• _EXERCISE GOAL_: Count the lines below that contain the word "Итоги", and reply with only that number.

Start of THE INPUT

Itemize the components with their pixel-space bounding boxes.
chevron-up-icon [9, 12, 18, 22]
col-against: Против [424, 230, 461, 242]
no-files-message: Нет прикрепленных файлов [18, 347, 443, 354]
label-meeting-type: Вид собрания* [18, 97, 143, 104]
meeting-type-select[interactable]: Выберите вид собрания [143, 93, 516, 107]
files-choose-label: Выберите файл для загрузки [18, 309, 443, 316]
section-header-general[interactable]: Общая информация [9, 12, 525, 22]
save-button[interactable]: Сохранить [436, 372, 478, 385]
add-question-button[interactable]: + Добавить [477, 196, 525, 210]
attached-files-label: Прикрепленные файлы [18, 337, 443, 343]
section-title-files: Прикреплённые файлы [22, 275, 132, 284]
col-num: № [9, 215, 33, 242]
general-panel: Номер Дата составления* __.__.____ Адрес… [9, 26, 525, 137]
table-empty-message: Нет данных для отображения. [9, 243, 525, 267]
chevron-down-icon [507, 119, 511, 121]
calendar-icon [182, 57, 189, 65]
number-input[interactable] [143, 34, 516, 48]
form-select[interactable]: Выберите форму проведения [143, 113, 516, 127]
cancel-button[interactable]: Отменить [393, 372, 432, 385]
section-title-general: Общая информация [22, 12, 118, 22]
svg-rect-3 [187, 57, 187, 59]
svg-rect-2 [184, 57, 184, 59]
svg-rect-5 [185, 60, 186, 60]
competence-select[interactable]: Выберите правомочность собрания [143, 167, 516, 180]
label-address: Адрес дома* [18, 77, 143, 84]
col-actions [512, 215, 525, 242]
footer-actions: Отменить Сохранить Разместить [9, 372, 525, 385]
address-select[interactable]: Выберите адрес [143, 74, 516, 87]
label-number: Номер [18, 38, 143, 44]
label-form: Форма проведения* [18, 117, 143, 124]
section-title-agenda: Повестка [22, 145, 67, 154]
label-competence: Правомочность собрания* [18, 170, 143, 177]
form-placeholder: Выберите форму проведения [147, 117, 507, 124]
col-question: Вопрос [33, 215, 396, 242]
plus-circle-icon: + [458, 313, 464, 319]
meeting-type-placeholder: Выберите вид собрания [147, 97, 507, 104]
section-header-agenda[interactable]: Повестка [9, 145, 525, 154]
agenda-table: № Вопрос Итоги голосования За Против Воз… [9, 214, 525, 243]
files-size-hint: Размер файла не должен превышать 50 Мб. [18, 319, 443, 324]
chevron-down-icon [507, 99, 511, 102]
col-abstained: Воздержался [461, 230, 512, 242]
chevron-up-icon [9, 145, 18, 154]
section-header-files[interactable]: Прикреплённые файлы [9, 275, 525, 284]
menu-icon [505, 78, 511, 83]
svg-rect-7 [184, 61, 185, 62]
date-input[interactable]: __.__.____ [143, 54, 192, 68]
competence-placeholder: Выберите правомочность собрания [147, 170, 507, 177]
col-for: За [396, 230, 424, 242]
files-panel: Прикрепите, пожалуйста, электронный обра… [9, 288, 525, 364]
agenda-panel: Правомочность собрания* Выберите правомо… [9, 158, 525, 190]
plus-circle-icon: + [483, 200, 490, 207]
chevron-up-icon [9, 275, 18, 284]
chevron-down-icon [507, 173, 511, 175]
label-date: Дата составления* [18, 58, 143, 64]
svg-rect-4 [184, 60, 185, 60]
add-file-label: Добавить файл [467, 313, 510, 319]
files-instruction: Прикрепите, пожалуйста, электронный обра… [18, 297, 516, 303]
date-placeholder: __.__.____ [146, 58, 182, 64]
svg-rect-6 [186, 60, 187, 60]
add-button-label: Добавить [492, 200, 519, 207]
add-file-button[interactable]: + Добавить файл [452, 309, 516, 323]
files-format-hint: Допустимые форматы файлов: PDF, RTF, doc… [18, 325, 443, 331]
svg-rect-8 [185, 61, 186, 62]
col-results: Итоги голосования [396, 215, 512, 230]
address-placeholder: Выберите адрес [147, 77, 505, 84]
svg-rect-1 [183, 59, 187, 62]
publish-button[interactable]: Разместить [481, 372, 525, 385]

End of THE INPUT
Start of THE INPUT

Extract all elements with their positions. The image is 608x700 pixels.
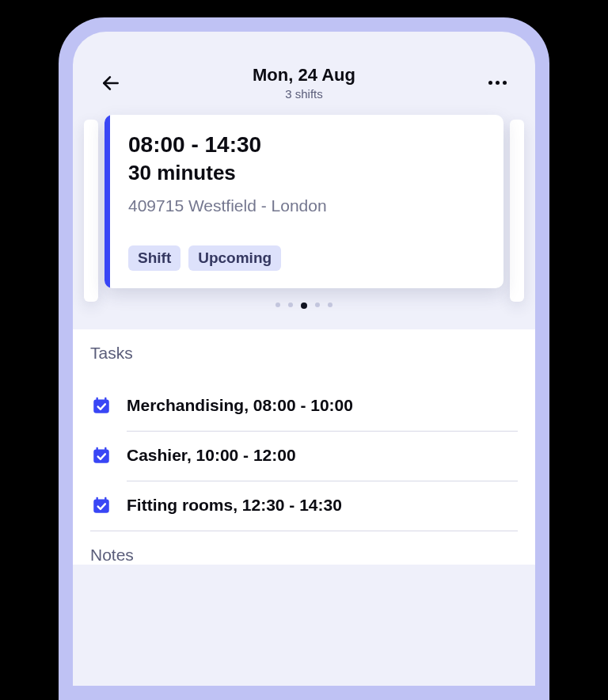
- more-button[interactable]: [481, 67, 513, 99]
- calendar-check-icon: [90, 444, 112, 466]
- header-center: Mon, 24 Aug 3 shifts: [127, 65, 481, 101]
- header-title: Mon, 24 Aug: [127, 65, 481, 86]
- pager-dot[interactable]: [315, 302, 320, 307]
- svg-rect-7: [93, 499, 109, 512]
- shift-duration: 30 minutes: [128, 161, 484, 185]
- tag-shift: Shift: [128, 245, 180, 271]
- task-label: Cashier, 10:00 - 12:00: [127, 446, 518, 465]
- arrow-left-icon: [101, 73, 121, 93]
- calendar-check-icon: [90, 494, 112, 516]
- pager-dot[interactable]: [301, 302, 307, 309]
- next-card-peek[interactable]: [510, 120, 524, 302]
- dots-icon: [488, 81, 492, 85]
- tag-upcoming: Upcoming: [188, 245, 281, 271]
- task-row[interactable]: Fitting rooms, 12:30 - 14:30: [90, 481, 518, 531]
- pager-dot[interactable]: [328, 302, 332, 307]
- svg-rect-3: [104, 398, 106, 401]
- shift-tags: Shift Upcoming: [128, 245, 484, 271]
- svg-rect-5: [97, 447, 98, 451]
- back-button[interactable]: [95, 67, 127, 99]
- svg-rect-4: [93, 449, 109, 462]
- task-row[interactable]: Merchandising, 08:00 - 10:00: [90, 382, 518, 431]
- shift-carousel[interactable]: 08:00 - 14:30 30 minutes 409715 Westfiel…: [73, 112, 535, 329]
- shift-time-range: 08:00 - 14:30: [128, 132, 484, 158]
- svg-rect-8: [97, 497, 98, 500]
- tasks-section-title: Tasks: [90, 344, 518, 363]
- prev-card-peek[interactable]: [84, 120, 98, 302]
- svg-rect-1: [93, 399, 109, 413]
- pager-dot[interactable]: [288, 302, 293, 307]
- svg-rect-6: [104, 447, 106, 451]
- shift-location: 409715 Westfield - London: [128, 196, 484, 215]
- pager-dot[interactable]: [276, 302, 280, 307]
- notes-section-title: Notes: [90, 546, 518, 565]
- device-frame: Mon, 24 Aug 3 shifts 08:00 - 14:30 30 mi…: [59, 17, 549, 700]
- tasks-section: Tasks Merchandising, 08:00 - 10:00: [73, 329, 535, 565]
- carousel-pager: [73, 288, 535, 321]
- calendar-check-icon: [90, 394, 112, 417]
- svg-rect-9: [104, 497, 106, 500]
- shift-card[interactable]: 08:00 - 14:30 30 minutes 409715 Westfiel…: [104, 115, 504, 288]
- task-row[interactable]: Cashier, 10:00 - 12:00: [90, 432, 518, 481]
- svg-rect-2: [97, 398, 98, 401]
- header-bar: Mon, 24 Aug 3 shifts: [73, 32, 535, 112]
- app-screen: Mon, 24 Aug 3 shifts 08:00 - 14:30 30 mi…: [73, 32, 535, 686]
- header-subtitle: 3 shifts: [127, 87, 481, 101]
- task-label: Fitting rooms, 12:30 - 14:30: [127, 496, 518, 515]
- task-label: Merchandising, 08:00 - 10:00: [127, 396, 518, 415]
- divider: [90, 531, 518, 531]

End of THE INPUT

• _OUTPUT BELOW_: 2